Memory corruption when using a queue between two cores?

chris1seto
Posts: 20
Joined: Tue Jun 12, 2018 5:05 pm

Memory corruption when using a queue between two cores?

Postby chris1seto » Wed Feb 27, 2019 11:08 pm

Hi,

I have a queue of size 1 which contains a struct of some status fields. The queue is produced on core 1 and consumed on core 0.

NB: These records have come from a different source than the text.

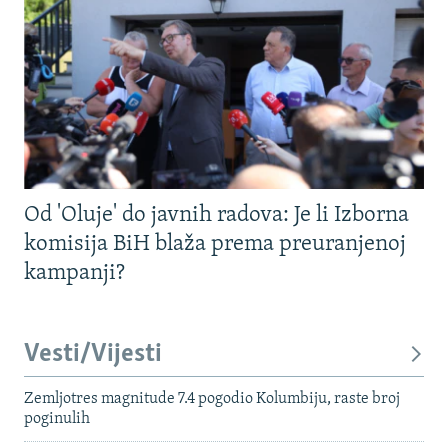
Od 'Oluje' do javnih radova: Je li Izborna
komisija BiH blaža prema preuranjenoj
kampanji?
Vesti/Vijesti
Zemljotres magnitude 7.4 pogodio Kolumbiju, raste broj
poginulih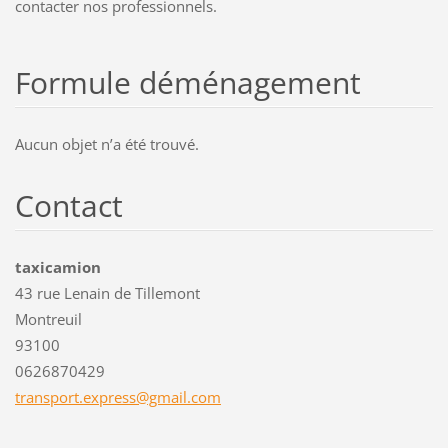
contacter nos professionnels.
Formule déménagement
Aucun objet nʼa été trouvé.
Contact
taxicamion
43 rue Lenain de Tillemont
Montreuil
93100
0626870429
transpor
t.expres
s@gmail.
com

Here is how I am producing the queue

Code: Select all

xQueueOverwrite(thing_telemetry_queue, &tlm);
Here is how I am consuming the queue

Code: Select all

bool Thing_GetTelemetry(ThingTelemetry_t* state)
{
  return (xQueuePeek(thing_telemetry_queue, &state, 0) == pdPASS);
}
I am having lots of strange crash issues when I am attempting to read and write this queue at high speed. I'm seeing everything from a "stack overflow has been detected" (Even though uxTaskGetStackHighWaterMark() shows plenty of free space right up until the event) to a dump which literally takes almost a full minute to output (which usually leads back to some unhandled core exception, like an illegalload or illegalinstruction or something)

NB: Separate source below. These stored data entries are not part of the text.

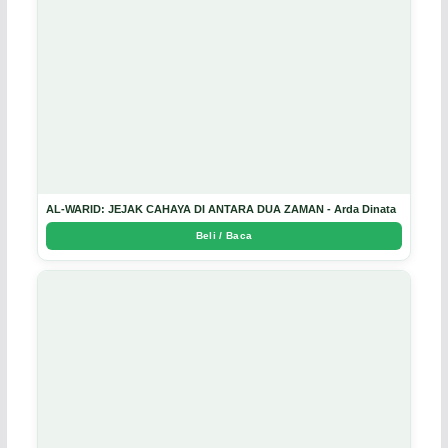
AL-WARID: JEJAK CAHAYA DI ANTARA DUA ZAMAN - Arda Dinata
Beli / Baca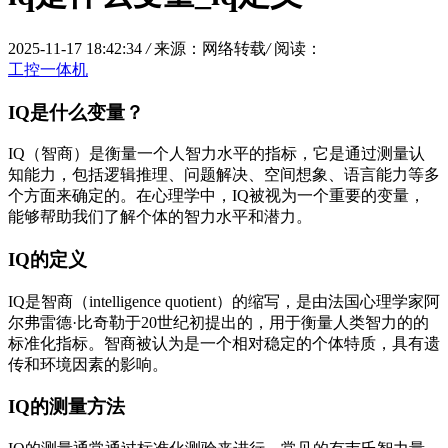
2025-11-17 18:42:34
/
来源：网络转载
/
阅读：
工控一体机
IQ是什么变量？
IQ（智商）是衡量一个人智力水平的指标，它是通过测量认
知能力，包括逻辑推理、问题解决、空间想象、语言能力等多
个方面来确定的。在心理学中，IQ被视为一个重要的变量，
能够帮助我们了解个体的智力水平和潜力。
IQ的定义
IQ是智商（intelligence quotient）的缩写，是由法国心理学家阿
尔弗雷德·比奇勒于20世纪初提出的，用于衡量人类智力的的
标准化指标。智商被认为是一个相对稳定的个体特质，具有遗
传和环境因素的影响。
IQ的测量方法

Removing the reading of the queue results in stable code. Any ideas as to what is going on here? FreeRTOS should guarantee that there is never a data hazard when overwriting the queue, while the other core is reading, correct?

chris1seto
Posts: 20
Joined: Tue Jun 12, 2018 5:05 pm

Re: Memory corruption when using a queue between two cores?

Postby chris1seto » Wed Feb 27, 2019 11:24 pm

Here is an example of the type of crash I am seeing...
Attachments
Capture.PNG
Capture.PNG (95.45 KiB) Viewed 5572 times

ESP_Angus
Posts: 2344
Joined: Sun May 08, 2016 4:11 am

Re: Memory corruption when using a queue between two cores?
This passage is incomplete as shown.